EXERCISE PROMPT.
Find and copy each line of the records where the string "Situation" shows up.

Dataset entries:

◆ ◆ ◆ ◆ ◆ ◆ ◆

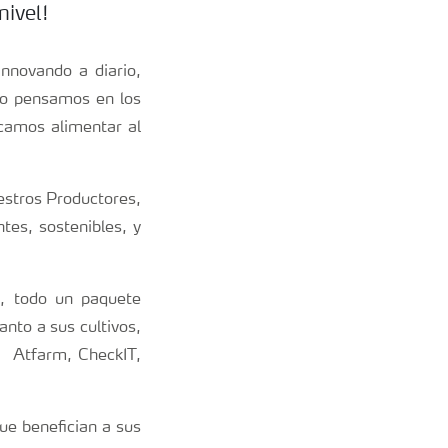
nivel!
nnovando a diario,
olo pensamos en los
camos alimentar al
estros Productores,
tes, sostenibles, y
s, todo un paquete
nto a sus cultivos,
r Atfarm, CheckIT,
ue benefician a sus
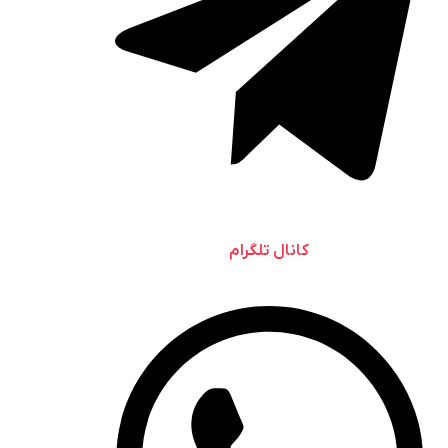
کانال تلگرام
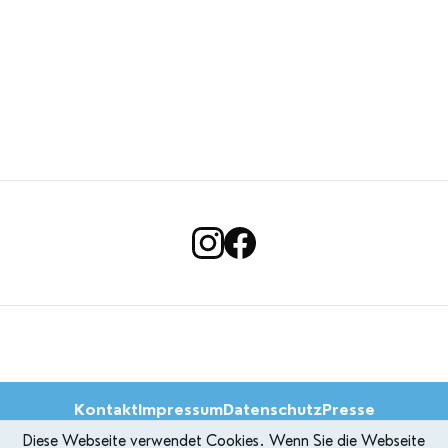
Kontakt
Impressum
Datenschutz
Presse
Diese Webseite verwendet Cookies. Wenn Sie die Webseite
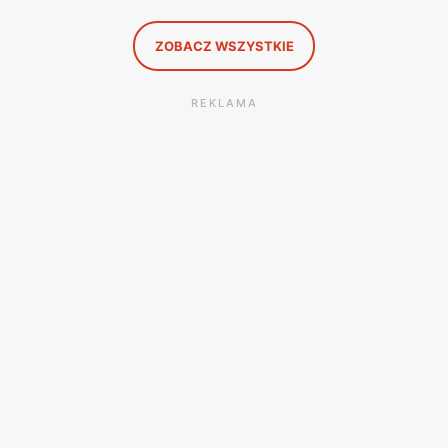
ZOBACZ WSZYSTKIE
REKLAMA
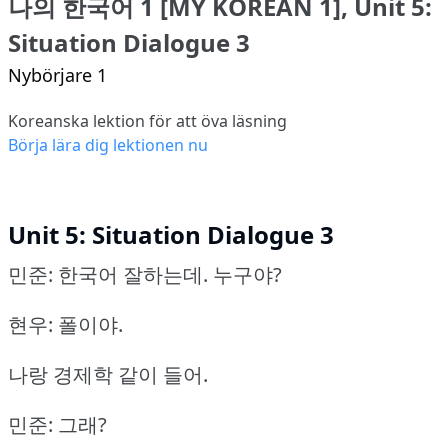
나의 한국어 1 [MY KOREAN 1], Unit 5:
Situation Dialogue 3
Nybörjare 1
Koreanska lektion för att öva läsning
Börja lära dig lektionen nu
Unit 5: Situation Dialogue 3
민준: 한국어 잘하는데. 누구야?
현우: 폴이야.
나랑 경제학 같이 들어.
민준: 그래?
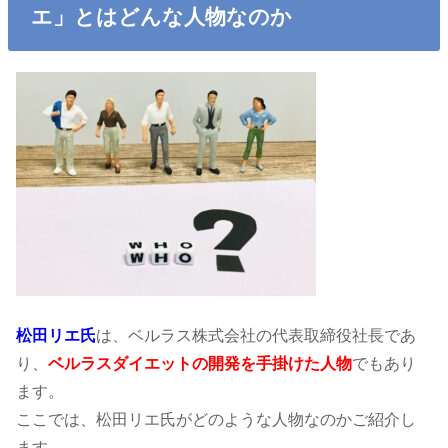
エ」とはどんな人物なのか
松田リエ氏
は、ベルラス株式会社の代表取締役社長であ
り、
ベルラスダイエットの開発を手掛けた人物
でもあり
ます。
ここでは、松田リエ氏がどのような人物なのかご紹介し
ます。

◆ ◆ ◆ ◆ ◆ ◆ ◆

TASK OUTPUT.
Situation Dialogue 3
Unit 5: Situation Dialogue 3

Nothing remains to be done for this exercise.